To find the radius of Eros if it were a sphere with the same mass and density, we can use the formula for the volume of a sphere, which is (4/3)πr^3, where r is the radius.
1. We are given the mass and density of Eros. Using the formula for mass, we can find the volume of Eros:
volume = mass / density.
2. Now, we can equate the volume of a sphere with the volume of Eros:
(4/3)πr^3 = volume.
3. Rearranging the equation to solve for r, we get:
r^3 = (3 / 4π) * volume.
4. Taking the cube root of both sides, we find:
r = [(3 / 4π) * volume]^(1/3).
Now we can substitute the known values to get the radius of Eros as a sphere.

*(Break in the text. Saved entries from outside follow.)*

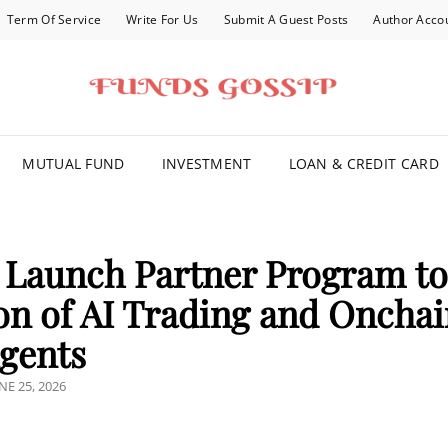
Term Of Service
Write For Us
Submit A Guest Posts
Author Acco
FOR YOU
MUTUAL FUND
INVESTMENT
LOAN & CREDIT CARD
 Launch Partner Program t
on of AI Trading and Oncha
gents
OSTED
NE 25, 2026
N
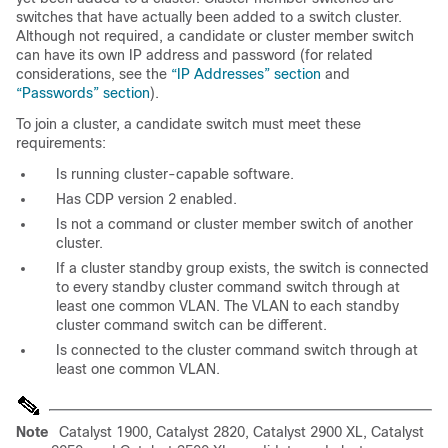
switches that have actually been added to a switch cluster.
Although not required, a candidate or cluster member switch
can have its own
IP address and password (for related
considerations, see the
“IP Addresses” section
and
“Passwords” section
).
To join a cluster, a candidate switch must meet these
requirements:
Is running cluster-capable software.
Has CDP version 2 enabled.
Is not a command or cluster member switch of another
cluster.
If a cluster standby group exists, the switch is connected
to every standby cluster command switch through at
least one common VLAN. The VLAN to each standby
cluster command switch can be different.
Is connected to the cluster command switch through at
least one common VLAN.
Note
Catalyst 1900, Catalyst 2820, Catalyst 2900 XL, Catalyst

To find the acceleration due to gravity (g) at the surface of the spherical Eros, we can use the formula for gravitational acceleration:
g = (GM) / r^2,
where G is the gravitational constant, M is the mass of Eros, and r is the radius of Eros as a sphere.
1. We already have the mass of Eros from the previous calculation.
2. Now, we can use the formula for the volume of a sphere to find the radius of Eros as a sphere.
3. Finally, we can substitute the known values into the formula for g to calculate the acceleration due to gravity at the surface of the spherical Eros.
Please note that in the calculations, ensure consistent units are used (e.g., meters for distance).